The admixture analyses below were created using Vahaduo software and the study’s raw data. They are designed to provide a broad overview of Tarim genetics, so the number of source populations has been limited to the main ancestral components of the region:

  1. Tarim Ancient North Eurasian
  2. Indo-European (Afanasievo and Andronovo)
  3. BMAC (native Iranian farmers, not Indo-European)
  4. East Asian (Siberian and Chinese)
  5. Harappan or Indus Valley Civilization
  6. Ancient Ancestral South Indian

3.1 XSQG Xianshuiquangucheng and XKKD Xikakandasayi
Two individuals from Historic Era sites that fell within the proposed distribution of Tocharian languages, but are unlikely to represent actual ethnic Tocharians.
Average autosomal genetics: 10% Ancient North Eurasian (ANE), 30% Indo-European (IE), 15% BMAC, 40% East Asian (EA)

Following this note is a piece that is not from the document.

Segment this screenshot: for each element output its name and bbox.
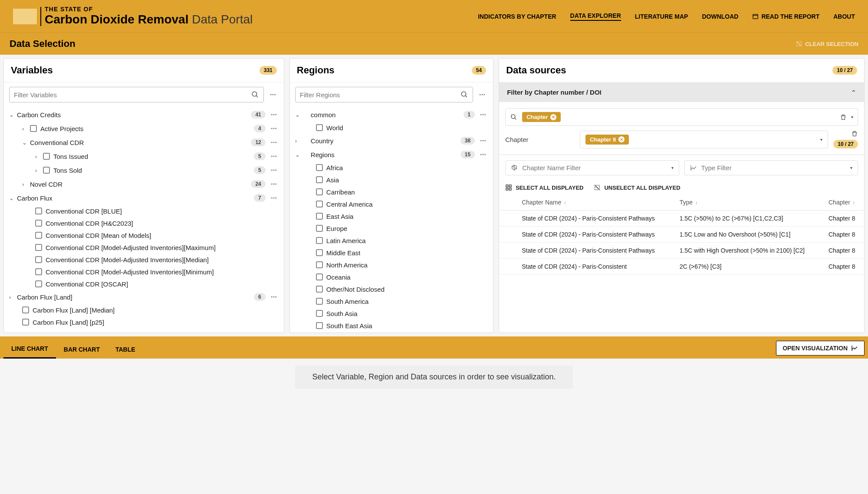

3.2. ZGLK Zaghunluq (Iron Age)
This site falls within the distribution of Tocharian C. It was home to many renowned Caucasoid mummies (most of which predate these samples), including the red-haired Cherchen Man. These samples may include ethnic Tocharians and Iranians.
Average autosomal genetics: 10% ANE, 35% IE, 10% BMAC, 40% EA

3.3. LSH Liushui (Iron Age)
This site falls within the ‘Hetian’ region of the Tarim Basin, which was home to Buddhist Scythians known as the Khotanese Sakas. This tiny sample size (2) may not be representative of the site.
Average autosomal genetics: 20% ANE, 30% IE, 25% BMAC, 25% EA

3.4. HET Hetian (Historic Era) and SPL Shanpula (Historic Era)
These two Khotanese sites shared cultural affinities with the ZGLK site. This homogeneous population is likely representative of this Khotanese subregion.
Average autosomal genetics: 5% ANE, 50% IE, 30% BMAC, 20% EA

3.5. JEZK Jirzankal (Iron Age)
Religious practices at this site resemble Zoroastrianism. It was likely inhabited by Eastern Iranians, e.g. Sakas/Scythians or Sogdians. Again, the homogeneous samples indicate a representative population.
Average autosomal genetics: 15% ANE, 35% IE, 25% BMAC, 20% EA

4. Conclusion

So, in summary, the Tarim Basin was a bustling trade hub that acted as a bridge between West and East Eurasia. The samples featured in this article were, on average:

  • 10% Ancient North Eurasian
  • 35% Indo-European
  • 20% BMAC (native Iranian but not Indo-Iranian)
  • 30% East Asian

No modern population has a similar set of ancestries to this average. The closest in terms of West vs East Eurasian ancestry (70:30) are Western Uralic and Turkic peoples, like Udmurts and Tatars.


The closest in terms of descending from similar ancestral populations are the East Iranian Tajiks, who are a 50/50 mix of Andronovo and BMAC, with some additional Indian and East Asian ancestry. They are phenotypically diverse and can look like any ethnicity from Northern Indian to Icelandic.


Hopefully we’ll see a study on the Tarim Bronze Age soon. It would be nice if they tested some of the more renowned mummies, like the Princess of Xiaohe. Then we could match ancestry proportions to phenotypes without relying on educated guesswork.